There’s a saying that you have to “fake it till you make it,” in life and in business. However, you also hear about wantrepreneurs. So what’s the difference? The real difference to me is in the action.
1. Write down your vision.
You can’t get somewhere without knowing what the vision for your business and your life is. While the end result of your business will probably look a little different than your initial vision, you have to have the end result in mind to start. What do you want to do with your business? Try answering these three simple questions about your product or service and you’ll have a business vision nailed:
- What is it?
- What do I get?
- How do I get it?
2. Research your market.
This is such a boring step. There’s no way around it. It’s unsexy and it’s in depth. It’s for those exact reasons many well-intentioned first-timers at entrepreneurship will want to skip over this part.
Sure, you asked your family and a few friends and they say your idea is great, so you’ve got a market, right? Wrong. You need to look back at the questions that help you with your vision and drill into them again.
What is it, and more important for your research, why would someone want it? What do I get from you that I can’t get from someone else or something else? How am I getting it and how is that delivery method better, cheaper, faster or easier for me? These are all helpful questions to see where the market is for your business and what pain points you’ll need to solve for your market with your offering.

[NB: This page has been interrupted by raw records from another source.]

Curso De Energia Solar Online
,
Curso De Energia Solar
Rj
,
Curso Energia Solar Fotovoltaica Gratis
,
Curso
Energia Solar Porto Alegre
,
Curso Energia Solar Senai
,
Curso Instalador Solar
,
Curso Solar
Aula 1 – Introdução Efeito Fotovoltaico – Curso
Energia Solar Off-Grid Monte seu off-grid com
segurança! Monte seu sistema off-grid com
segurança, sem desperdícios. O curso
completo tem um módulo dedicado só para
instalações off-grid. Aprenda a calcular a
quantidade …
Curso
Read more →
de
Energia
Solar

3. Create something you can sell.
If you can’t solve a problem for your market, you aren’t going to make any sales large enough to sustain a business. It’s that simple. Make sure whatever your business is offering, it solves a problem, because you can market and sell the solution to that problem for a viable business.
4. Get a website.
Now that you’ve figured out your market and product offering, you’ll need a website. It doesn’t matter if you’re a retail or online business, both need a website no matter what.
You don’t have to spend a fortune on a website to start. Purchase a domain from a site such as GoDaddy or Host Gator. If you’re handy withWordPress, you can install a theme for free or a small fee and get started. If you aren’t handy with WordPress, use a build-it yourself, idiot-proof site-building service such as Weebly.

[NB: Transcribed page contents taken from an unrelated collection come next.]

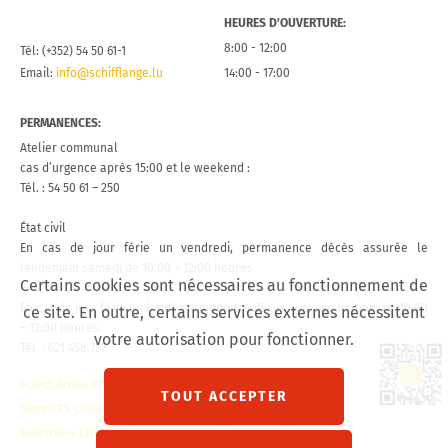
HEURES D’OUVERTURE:
8:00 - 12:00
Tél: (+352) 54 50 61-1
Email:
info@schifflange.lu
14:00 - 17:00
PERMANENCES:
Atelier communal
cas d’urgence après 15:00 et le weekend :
Tél. : 54 50 61 – 250
État civil
En cas de jour férie un vendredi, permanence décès assurée le
lendemain samedi de 10:00 – 12:00 heures.
Certains cookies sont nécessaires au fonctionnement de
En cas de jour férié un lundi, permanence décès assurée le lundi de 10:00
ce site. En outre, certains services externes nécessitent
– 12:00 heures.
votre autorisation pour fonctionner.
Tél. : 621 458 757
Lien 
POPULATION ET ÉTAT CIVIL
CONTACT
TOUT ACCEPTER
SERVICES COMMUNAUX
VISITE VIRTUELLE
MENTIONS LÉGALES
SITEMAP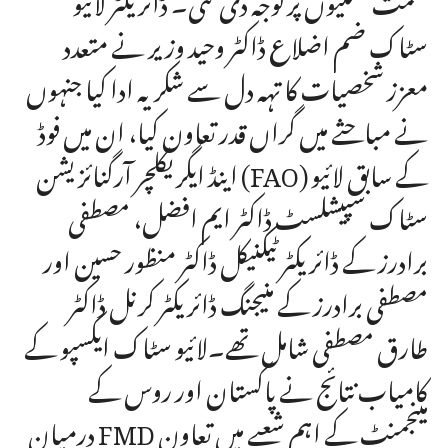
سٹاک ضم اضلاع ڈاکٹر وحید وزیر نے متعدد
معزز شخصیات کا تہہ دل سے شکریہ ادا کیا جنہوں
نے مباحثے میں گراں قدر تعاون کیا، ان میں فوڈ
اینڈ ایگریکلچر آرگنائزیشن (FAO) کے سابق لائیو
سٹاک سپیشلسٹ ڈاکٹر ایم افضل، مصطفی
برادرز کے ڈائریکٹر ٹیکنیکل ڈاکٹر منظور حسین اور
مصطفی برادرز کے منیجنگ ڈائریکٹر کرنل ڈاکٹر
طارق مصطفی شامل تھے۔لائیو سٹاک ایکسپو کے
کامیاب نتائج نے پاکستان اور روس کے
درمیان FMD مینجمنٹ کے اہم شعبے میں تعاون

If you really don’t want to deal with it, look to Elance or Odesk and outsource your website design.
5. Outline your automation.
These days, most businesses require some level of marketing and sales automation to really scale. You hear a lot about passive income, and getting your marketing and sales processes as automated as possible will help you maximize the opportunities for truly passive income. Even if you don’t want a passive income business and are actively planning to market your business, you’re still going to want things such as product registration, order tracking and purchases to have some level of automation. Examples include a thank you email, confirmation or upsell offer.
Think about the total user experience from visit to purchase on your site and outline what you think are good points for automated messaging or sales offers. Build it on paper ahead of time. Depending on the size of your budget and needs, look into the sales and marketing automation standard for small businesses, Infusionsoft.
6. Set up a sales funnel.
If you don’t need the robust offering of a site such as Infusionsoft just yet for your business, look at sales funnel-specific software programs such as Lead Pages or Click Funnel. These plug and play into email service providers and payment processing vendors and can be a nice option for small businesses just starting out until they’re ready to scale to bigger platforms.
7. Set up an email opt-in.
First, you’ll need an email service, such as AWeber or MailChimp, or if you have Infusionsoft or another bigger service provider such as Marketo, email will be part of the platform already. Once you have your email service, you’ll want to ensure there are plenty of places for people to opt-in to your email list on your website, on your landing pages from your sales funnel and anywhere else it’s appropriate. The key to a great, scalable business is a healthy, robust email app.
8. Start a Facebook page.
Facebook is a great, free tool for spreading brand awareness and linking to your landing pages and website. If you create and curate really valuable content consistently, you’ll build up a following that can help drive your business and your brand.
9. Create valuable, shareable content.
You can post your content on your website, syndicate it through services such as Rebel Mouse and post to your own Facebook page. However, if you want the word to really spread, make sure each piece you post is easily sharable so you can build organic traffic and word of mouth.
10. Refine, tweak and improve as you go.
You’ll never be done, but follow the previous nine steps and you should be on your way to establishing your business and your plan of action. As you implement each step, remember that you’ll need to continuously learn from each part of the process to tweak and improve as you go. The more you learn and make corrections, the better your business will be positioned for success in the long term.